Mozart Piano Concertos Nos 17 and 20

Mozart playing that’s full of powerful arguments and emotional pressure

Record and Artist Details

Composer or Director: Wolfgang Amadeus Mozart

Genre:

Orchestral

Label: Virgin Classics

Media Format: CD or Download

Media Runtime: 63

Mastering:

Stereo
DDD

Catalogue Number: 344696-2

Tracks:

Composition Artist Credit
Concerto for Piano and Orchestra No. 17 Wolfgang Amadeus Mozart, Composer
Piotr Anderszewski, Piano
Scottish Chamber Orchestra
Wolfgang Amadeus Mozart, Composer
Concerto for Piano and Orchestra No. 20 Wolfgang Amadeus Mozart, Composer
Piotr Anderszewski, Piano
Scottish Chamber Orchestra
Wolfgang Amadeus Mozart, Composer
Mozart performed the K466 Concerto at the Mehlgrube Casino on February 11, 1785. It is hard to imagine what the Viennese made of its dark, brooding D minor opening. Piotr Anderszewski superbly captures the uneasy mingling of melancholic passion and revolutionary fervour. This dynamic and impressively balanced performance is full of powerful arguments and emotional pressure.

Anderszewski’s well proportioned playing is in equal partnership with the SCO (perhaps the cohesive blend is a benefit of Anderszewski’s directing from the keyboard). The central Romanze flows unhindered by saccharine sweetness, and the finale is lean and muscular, though lacking nothing in gracefulness.

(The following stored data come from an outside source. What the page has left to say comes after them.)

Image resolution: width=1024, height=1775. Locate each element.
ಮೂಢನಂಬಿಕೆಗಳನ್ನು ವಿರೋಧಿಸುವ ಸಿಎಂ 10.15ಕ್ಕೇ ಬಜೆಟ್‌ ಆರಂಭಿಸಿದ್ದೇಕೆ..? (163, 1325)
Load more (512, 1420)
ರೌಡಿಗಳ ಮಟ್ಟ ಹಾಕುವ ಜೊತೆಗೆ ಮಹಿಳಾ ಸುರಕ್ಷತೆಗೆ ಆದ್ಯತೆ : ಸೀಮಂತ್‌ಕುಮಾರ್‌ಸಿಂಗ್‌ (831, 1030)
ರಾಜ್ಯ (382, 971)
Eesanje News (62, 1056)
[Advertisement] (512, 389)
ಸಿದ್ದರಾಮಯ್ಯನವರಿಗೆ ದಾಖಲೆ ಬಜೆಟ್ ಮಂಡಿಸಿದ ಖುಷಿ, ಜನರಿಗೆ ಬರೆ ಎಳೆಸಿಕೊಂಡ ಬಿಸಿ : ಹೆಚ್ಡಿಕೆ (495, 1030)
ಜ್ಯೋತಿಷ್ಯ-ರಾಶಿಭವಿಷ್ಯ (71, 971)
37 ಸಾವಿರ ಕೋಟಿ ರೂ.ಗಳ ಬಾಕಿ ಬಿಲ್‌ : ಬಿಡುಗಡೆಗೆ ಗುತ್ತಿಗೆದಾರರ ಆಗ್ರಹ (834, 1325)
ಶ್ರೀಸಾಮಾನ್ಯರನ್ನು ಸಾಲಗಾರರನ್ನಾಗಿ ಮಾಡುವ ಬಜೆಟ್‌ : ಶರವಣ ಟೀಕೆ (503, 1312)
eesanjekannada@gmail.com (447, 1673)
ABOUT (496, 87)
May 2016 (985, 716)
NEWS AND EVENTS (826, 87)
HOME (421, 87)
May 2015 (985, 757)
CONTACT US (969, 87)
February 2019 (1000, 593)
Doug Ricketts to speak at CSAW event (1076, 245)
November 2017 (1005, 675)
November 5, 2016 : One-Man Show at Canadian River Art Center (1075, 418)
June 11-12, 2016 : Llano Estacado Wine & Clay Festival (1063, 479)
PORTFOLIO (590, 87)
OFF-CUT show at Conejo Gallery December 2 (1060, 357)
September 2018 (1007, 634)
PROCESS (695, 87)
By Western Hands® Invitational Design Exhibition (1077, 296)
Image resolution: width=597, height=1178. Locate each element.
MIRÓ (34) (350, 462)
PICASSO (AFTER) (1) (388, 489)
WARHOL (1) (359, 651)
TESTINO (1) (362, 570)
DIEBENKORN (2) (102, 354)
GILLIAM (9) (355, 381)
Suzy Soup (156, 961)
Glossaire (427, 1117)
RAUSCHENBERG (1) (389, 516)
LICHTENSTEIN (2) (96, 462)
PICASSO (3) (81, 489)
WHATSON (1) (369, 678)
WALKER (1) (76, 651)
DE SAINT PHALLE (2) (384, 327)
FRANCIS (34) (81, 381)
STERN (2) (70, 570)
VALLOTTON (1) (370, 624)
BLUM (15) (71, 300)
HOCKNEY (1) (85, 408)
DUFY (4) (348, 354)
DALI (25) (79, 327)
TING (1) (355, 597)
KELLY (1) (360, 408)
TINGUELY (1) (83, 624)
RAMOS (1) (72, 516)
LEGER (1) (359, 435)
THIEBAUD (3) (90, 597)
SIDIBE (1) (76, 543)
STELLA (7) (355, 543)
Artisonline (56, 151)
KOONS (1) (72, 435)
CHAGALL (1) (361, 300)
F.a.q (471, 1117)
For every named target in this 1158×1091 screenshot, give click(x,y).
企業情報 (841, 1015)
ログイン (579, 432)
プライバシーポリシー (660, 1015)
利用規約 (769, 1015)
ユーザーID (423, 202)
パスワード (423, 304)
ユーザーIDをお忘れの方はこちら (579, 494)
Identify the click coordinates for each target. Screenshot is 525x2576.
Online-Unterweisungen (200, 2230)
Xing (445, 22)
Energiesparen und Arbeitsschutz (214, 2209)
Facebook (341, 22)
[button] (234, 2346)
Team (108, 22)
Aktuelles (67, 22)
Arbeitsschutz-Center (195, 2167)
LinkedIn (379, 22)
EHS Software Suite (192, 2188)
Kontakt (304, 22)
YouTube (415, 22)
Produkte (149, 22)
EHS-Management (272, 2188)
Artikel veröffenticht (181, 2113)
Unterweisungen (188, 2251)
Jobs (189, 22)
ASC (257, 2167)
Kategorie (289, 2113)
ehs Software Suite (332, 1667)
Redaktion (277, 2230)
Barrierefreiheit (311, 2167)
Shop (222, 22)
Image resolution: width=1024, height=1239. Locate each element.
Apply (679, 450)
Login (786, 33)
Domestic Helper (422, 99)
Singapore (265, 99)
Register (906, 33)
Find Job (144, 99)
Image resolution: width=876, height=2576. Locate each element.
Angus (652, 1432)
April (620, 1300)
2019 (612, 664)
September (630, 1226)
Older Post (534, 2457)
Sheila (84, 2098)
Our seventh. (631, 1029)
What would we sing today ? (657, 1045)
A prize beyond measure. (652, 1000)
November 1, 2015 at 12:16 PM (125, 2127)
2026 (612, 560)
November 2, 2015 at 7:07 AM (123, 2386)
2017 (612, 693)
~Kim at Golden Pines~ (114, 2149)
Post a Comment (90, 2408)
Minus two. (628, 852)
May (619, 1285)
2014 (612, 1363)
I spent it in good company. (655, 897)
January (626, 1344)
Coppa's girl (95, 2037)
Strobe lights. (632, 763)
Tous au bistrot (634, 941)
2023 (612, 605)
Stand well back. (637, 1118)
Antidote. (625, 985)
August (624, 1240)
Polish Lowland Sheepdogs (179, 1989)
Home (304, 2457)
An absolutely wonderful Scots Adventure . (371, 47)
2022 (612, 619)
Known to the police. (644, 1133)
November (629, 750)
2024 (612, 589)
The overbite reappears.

Mozart is known to have played the Concerto No 17 in a concert on February 13, 1785 (the occasion also featured performances by the Italian soprano Luisa Laschi, for whom Mozart composed the role of Countess Almaviva in Figaro). However, the concerto was actually composed for the distinguished pianist Barbara Ployer, who played it on June 13, 1784, in a relative’s home on the outskirts of Vienna. Anderszewski’s navigation of the piano is articulate, bold and beautiful. His direction is admirably paced, although one imagines that these transparent textures have benefited from the orchestra’s lessons in period style from Sir Charles Mackerras: clean-toned strings, precise timpani and brass, and eloquent woodwind flourishes contribute plenty to this attractive disc.